In my more youthful days I was accused by a friend of being, too ‘deep’. On further enquiry I was given an example. She said, if I saw a beautiful tulip growing, I would want to dig it up to discover how it grew and why it performed so well. Rightly or wrongly, she was right. I am perhaps guilty of destroying something to discover the truth about it – it is the scientist in me.

On this occasion, I am not being deliberately destructive but I am mystified by something that has always haunted me. It is this: Why do we seek advice from people who know better, pay for it, then discard that advice? This has been sheeted home to me more recently by the accumulation of reality ‘advice’ shows seen on TV. Being fortunate enough to have pay television, I can indulge in programs such as ‘Property Ladder’, ‘The Hotel Inspector’ and ‘The Chopping Block’ etc. to my heart’s content. You know the programs where experts are asked to advise people engaging in professional activities on how to create better outcomes.

Inevitably their businesses are usually failing and they agree that help is needed. The consistency of the recipients responses is staggering. Without fail 90% of them challenge the advice and a good 70% ignore it.
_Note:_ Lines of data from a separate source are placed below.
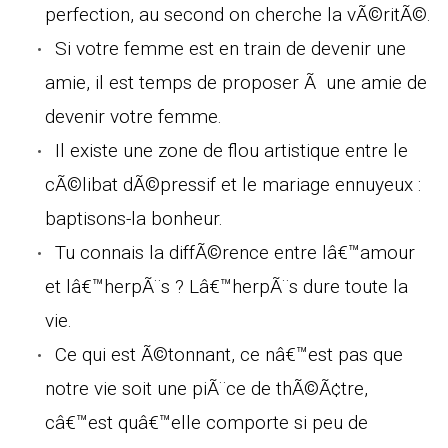
perfection, au second on cherche la vÃ©ritÃ©.
Si votre femme est en train de devenir une
amie, il est temps de proposer Ã une amie de
devenir votre femme.
Il existe une zone de flou artistique entre le
cÃ©libat dÃ©pressif et le mariage ennuyeux :
baptisons-la bonheur.
Tu connais la diffÃ©rence entre lâ€™amour
et lâ€™herpÃ¨s ? Lâ€™herpÃ¨s dure toute la
vie.
Ce qui est Ã©tonnant, ce nâ€™est pas que
notre vie soit une piÃ¨ce de thÃ©Ã¢tre,
câ€™est quâ€™elle comporte si peu de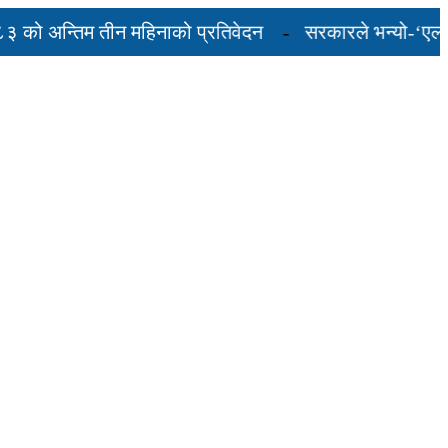
अन्तिम तीन महिनाको प्रतिवेदन
सरकारले भन्यो-‘एलपी ग्यास
्कदर यस्तो छ...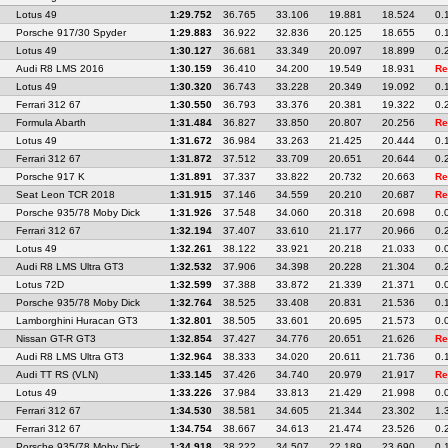
Lotus 49
1:29.752
36.765
33.106
19.881
18.524
0.
Porsche 917/30 Spyder
1:29.883
36.922
32.836
20.125
18.655
0.
Lotus 49
1:30.127
36.681
33.349
20.097
18.899
0.
Audi R8 LMS 2016
1:30.159
36.410
34.200
19.549
18.931
Re
Lotus 49
1:30.320
36.743
33.228
20.349
19.092
0.
Ferrari 312 67
1:30.550
36.793
33.376
20.381
19.322
0.
Formula Abarth
1:31.484
36.827
33.850
20.807
20.256
Re
Lotus 49
1:31.672
36.984
33.263
21.425
20.444
0.
Ferrari 312 67
1:31.872
37.512
33.709
20.651
20.644
0.
Porsche 917 K
1:31.891
37.337
33.822
20.732
20.663
Re
Seat Leon TCR 2018
1:31.915
37.146
34.559
20.210
20.687
Re
Porsche 935/78 Moby Dick
1:31.926
37.548
34.060
20.318
20.698
0.
Ferrari 312 67
1:32.194
37.407
33.610
21.177
20.966
0.
Lotus 49
1:32.261
38.122
33.921
20.218
21.033
0.
Audi R8 LMS Ultra GT3
1:32.532
37.906
34.398
20.228
21.304
0.
Lotus 72D
1:32.599
37.388
33.872
21.339
21.371
0.
Porsche 935/78 Moby Dick
1:32.764
38.525
33.408
20.831
21.536
0.
Lamborghini Huracan GT3
1:32.801
38.505
33.601
20.695
21.573
0.
Nissan GT-R GT3
1:32.854
37.427
34.776
20.651
21.626
Re
Audi R8 LMS Ultra GT3
1:32.964
38.333
34.020
20.611
21.736
0.
Audi TT RS (VLN)
1:33.145
37.426
34.740
20.979
21.917
Re
Lotus 49
1:33.226
37.984
33.813
21.429
21.998
0.
Ferrari 312 67
1:34.530
38.581
34.605
21.344
23.302
1.
Ferrari 312 67
1:34.754
38.667
34.613
21.474
23.526
0.
Porsche 935/78 Moby Dick
1:34.918
38.222
34.507
22.189
23.690
0.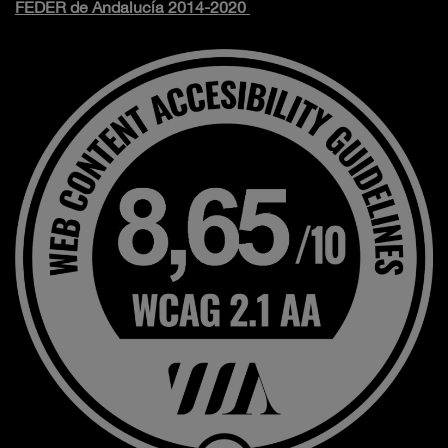
FEDER de Andalucía 2014-2020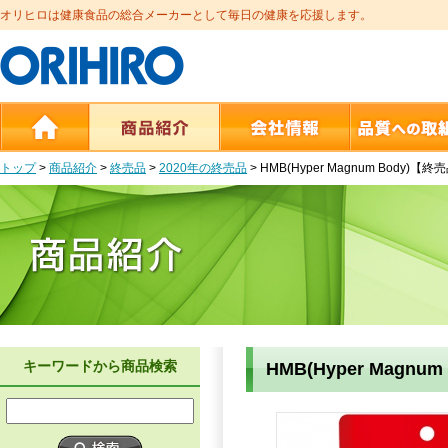
オリヒロは健康食品の総合メーカーとして毎日の健康を応援します。
トップ
>
商品紹介
>
終売品
>
2020年の終売品
>
HMB(Hyper Magnum Body)【終
キーワードから商品検索
HMB(Hyper Magnu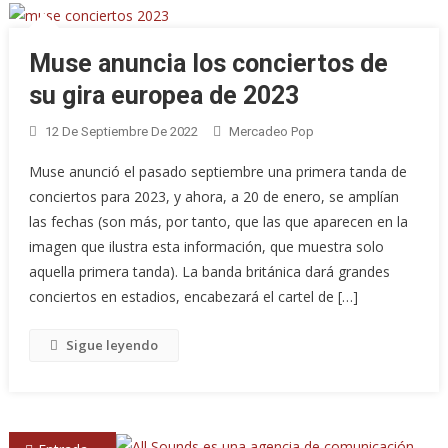
Muse anuncia los conciertos de
su gira europea de 2023
12 De Septiembre De 2022
Mercadeo Pop
Muse anunció el pasado septiembre una primera tanda de
conciertos para 2023, y ahora, a 20 de enero, se amplían
las fechas (son más, por tanto, que las que aparecen en la
imagen que ilustra esta información, que muestra solo
aquella primera tanda). La banda británica dará grandes
conciertos en estadios, encabezará el cartel de […]
Sigue leyendo
Navegación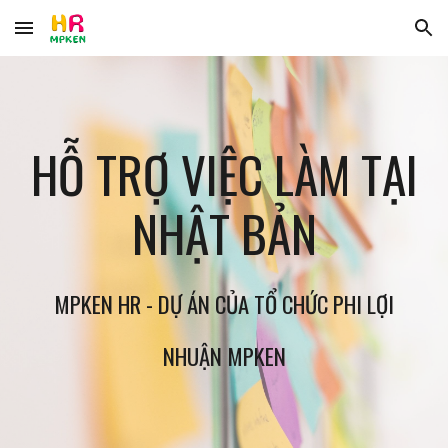
Skip to main content
Skip to navigation
HỖ TRỢ VIỆC LÀM TẠI
NHẬT BẢN
MPKEN HR - DỰ ÁN
CỦA
TỔ CHỨC PHI LỢI
NHUẬN MPKEN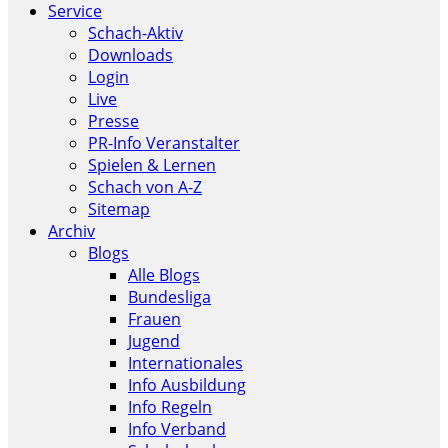
Service
Schach-Aktiv
Downloads
Login
Live
Presse
PR-Info Veranstalter
Spielen & Lernen
Schach von A-Z
Sitemap
Archiv
Blogs
Alle Blogs
Bundesliga
Frauen
Jugend
Internationales
Info Ausbildung
Info Regeln
Info Verband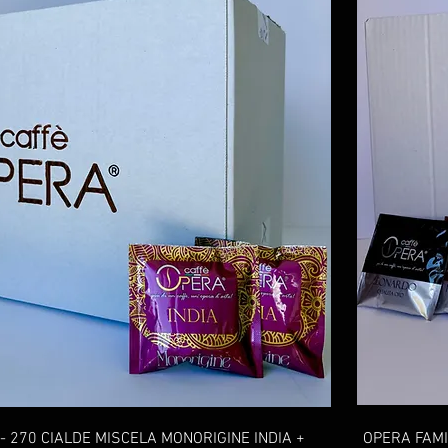
- 270 CIALDE MISCELA MONORIGINE INDIA +
OPERA FAMI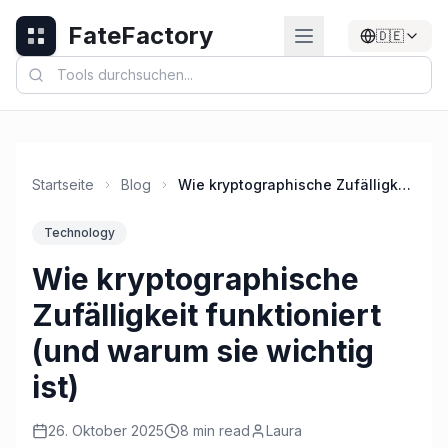
FateFactory
🇩🇪
Startseite
Blog
Wie kryptographische Zufälligkeit funktioniert (und warum sie wichtig ist)
Technology
Wie kryptographische
Zufälligkeit funktioniert
(und warum sie wichtig
ist)
26. Oktober 2025
8 min read
Laura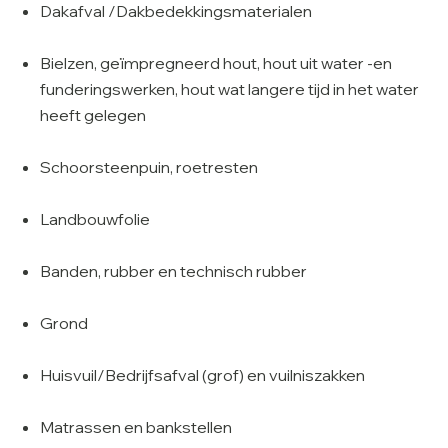
Dakafval /Dakbedekkingsmaterialen
Bielzen, geïmpregneerd hout, hout uit water -en
funderingswerken, hout wat langere tijd in het water
heeft gelegen
Schoorsteenpuin, roetresten
Landbouwfolie
Banden, rubber en technisch rubber
Grond
Huisvuil/Bedrijfsafval (grof) en vuilniszakken
Matrassen en bankstellen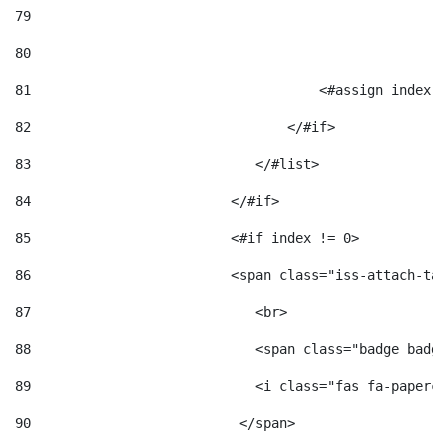
79
80
81
                                    <#assign index =
82
                                </#if> 
83
                            </#list> 
84
                         </#if> 
85
                         <#if index != 0> 
86
                         <span class="iss-attach-tab
87
                            <br> 
88
                            <span class="badge badge
89
                            <i class="fas fa-papercl
90
                          </span>                   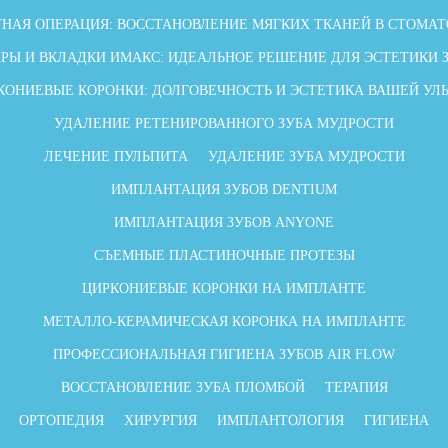
НАЯ ОПЕРАЦИЯ: ВОССТАНОВЛЕНИЕ МЯГКИХ ТКАНЕЙ В СТОМА
РЫ И ВКЛАДКИ ИМАКС: ИДЕАЛЬНОЕ РЕШЕНИЕ ДЛЯ ЭСТЕТИКИ 
КОНИЕВЫЕ КОРОНКИ: ДОЛГОВЕЧНОСТЬ И ЭСТЕТИКА ВАШЕЙ УЛ
УДАЛЕНИЕ РЕТЕНИРОВАННОГО ЗУБА МУДРОСТИ
ЛЕЧЕНИЕ ПУЛЬПИТА
УДАЛЕНИЕ ЗУБА МУДРОСТИ
ИМПЛАНТАЦИЯ ЗУБОВ DENTIUM
ИМПЛАНТАЦИЯ ЗУБОВ ANYONE
СЪЕМНЫЕ ПЛАСТИНОЧНЫЕ ПРОТЕЗЫ
ЦИРКОНИЕВЫЕ КОРОНКИ НА ИМПЛАНТЕ
МЕТАЛЛО-КЕРАМИЧЕСКАЯ КОРОНКА НА ИМПЛАНТЕ
ПРОФЕССИОНАЛЬНАЯ ГИГИЕНА ЗУБОВ AIR FLOW
ВОССТАНОВЛЕНИЕ ЗУБА ПЛОМБОЙ
ТЕРАПИЯ
ОРТОПЕДИЯ
ХИРУРГИЯ
ИМПЛАНТОЛОГИЯ
ГИГИЕНА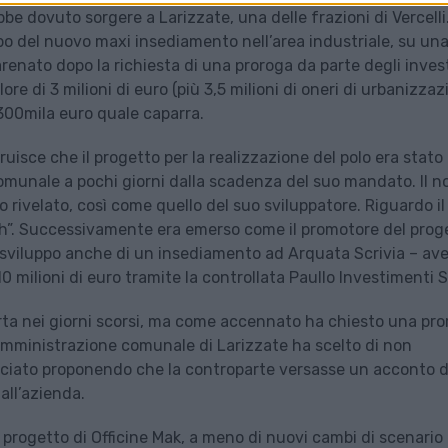
bbe dovuto sorgere a Larizzate, una delle frazioni di Vercelli
uppo del nuovo maxi insediamento nell’area industriale, su un
 arenato dopo la richiesta di una proroga da parte degli invest
ore di 3 milioni di euro (più 3,5 milioni di oneri di urbanizzaz
 300mila euro quale caparra.
ruisce che il progetto per la realizzazione del polo era stato
munale a pochi giorni dalla scadenza del suo mandato. Il 
o rivelato, così come quello del suo sviluppatore. Riguardo il
i tech”. Successivamente era emerso come il promotore del prog
o sviluppo anche di un insediamento ad Arquata Scrivia – av
0 milioni di euro tramite la controllata Paullo Investimenti Sr
erta nei giorni scorsi, ma come accennato ha chiesto una pr
 amministrazione comunale di Larizzate ha scelto di non
anciato proponendo che la controparte versasse un acconto d
all’azienda.
progetto di Officine Mak, a meno di nuovi cambi di scenario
I can’t for the life of me understand why?

My limited psychological experience tells me that it is partially a matter of ego and that we have evolved to such a state of self assured that we can challenge expertise which we do not possess. Yet that same limited psychology also tells me that truly self confident people are happy to accept advice, change course and win the day. As a consequence I can only stand confused with a tulip in my hand.

The reason it bothers me is because we as advisors see this played out every day. Soundly rationalised strategy ignored; colour choices rejected; design elements destroyed; brand consistency abandoned. It makes little sense when people say, “Yes it’s nice but I like my idea better!”

Yes, I’m conscious that we all have opinions but often those opinions are driven by our likes and dislikes and they are not the issue. What’s important is the likes and dislikes of those we serve and because you like duck egg blue doesn’t mean the rest of the world, including your clients and customers, like duck egg blue. But it’s much more than colour and design, it’s everything.

I don’t play the piano very well – I wish with all my heart I did and if I want to play it well I’d ask for help from a real teacher – a pianist, someone with talent. When they tell me what to do I don’t say, “Nah! Don’t like that way, why don’t we try it this way?” That’s absurd. But in reality that happens to us consultants every live long day.

I want to appeal to those people who look at marketing, think it looks easy, try it and can’t make it work. It’s good that you should seek advice. However when you do realise that the status quo is not an option and that you’ll need to change some things, (if nothing changes it will remain the same) for heaven’s sake accept that you need to change.

More importantly it is imperative you accept that you must develop an attitude which has long served me well. You have a choice: ‘you can feed your ego or you can feed your family’. My view is simple, forget the ego. Let the sunshine in and stick your ego where the sun don’t shine.